[Stored data entries]
++++++++
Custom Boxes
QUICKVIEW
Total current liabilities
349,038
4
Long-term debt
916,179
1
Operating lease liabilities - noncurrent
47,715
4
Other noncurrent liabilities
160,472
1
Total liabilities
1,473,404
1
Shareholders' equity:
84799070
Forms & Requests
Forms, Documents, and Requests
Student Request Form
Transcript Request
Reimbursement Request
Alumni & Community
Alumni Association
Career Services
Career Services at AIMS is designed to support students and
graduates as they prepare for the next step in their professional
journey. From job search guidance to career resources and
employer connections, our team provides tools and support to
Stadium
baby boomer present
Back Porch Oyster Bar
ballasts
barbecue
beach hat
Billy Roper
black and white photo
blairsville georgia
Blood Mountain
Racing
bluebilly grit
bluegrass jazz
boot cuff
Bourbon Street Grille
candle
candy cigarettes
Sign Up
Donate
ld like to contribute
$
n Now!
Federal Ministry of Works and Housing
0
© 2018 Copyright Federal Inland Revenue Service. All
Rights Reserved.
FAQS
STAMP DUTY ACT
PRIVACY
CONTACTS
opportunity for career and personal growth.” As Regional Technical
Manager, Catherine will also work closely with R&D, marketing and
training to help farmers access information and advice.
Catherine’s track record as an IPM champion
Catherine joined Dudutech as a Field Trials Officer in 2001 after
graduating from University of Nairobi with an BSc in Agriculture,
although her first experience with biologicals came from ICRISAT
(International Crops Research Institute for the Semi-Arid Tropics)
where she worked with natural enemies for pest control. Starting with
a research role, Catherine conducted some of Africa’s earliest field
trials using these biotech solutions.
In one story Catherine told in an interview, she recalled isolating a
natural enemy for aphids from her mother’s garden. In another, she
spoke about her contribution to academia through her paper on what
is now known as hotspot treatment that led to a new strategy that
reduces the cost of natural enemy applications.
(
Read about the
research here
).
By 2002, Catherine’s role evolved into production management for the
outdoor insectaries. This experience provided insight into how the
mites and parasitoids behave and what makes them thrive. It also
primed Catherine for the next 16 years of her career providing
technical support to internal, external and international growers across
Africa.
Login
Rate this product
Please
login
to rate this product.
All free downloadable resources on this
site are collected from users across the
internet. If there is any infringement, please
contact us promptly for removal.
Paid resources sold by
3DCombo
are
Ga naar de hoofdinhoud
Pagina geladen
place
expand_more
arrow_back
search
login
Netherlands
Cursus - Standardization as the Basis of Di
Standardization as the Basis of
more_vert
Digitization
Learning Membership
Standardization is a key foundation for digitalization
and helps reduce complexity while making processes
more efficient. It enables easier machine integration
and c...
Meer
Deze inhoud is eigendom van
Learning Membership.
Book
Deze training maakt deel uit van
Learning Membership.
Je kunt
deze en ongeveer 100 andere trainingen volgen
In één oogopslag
++++++++
Assignment: Going down from the first line of the entries above, restate each line word for word until the line holding "Forms & Requests" is done.

Answer box:
Custom Boxes
QUICKVIEW
Total current liabilities
349,038
4
Long-term debt
916,179
1
Operating lease liabilities - noncurrent
47,715
4
Other noncurrent liabilities
160,472
1
Total liabilities
1,473,404
1
Shareholders' equity:
84799070
Forms & Requests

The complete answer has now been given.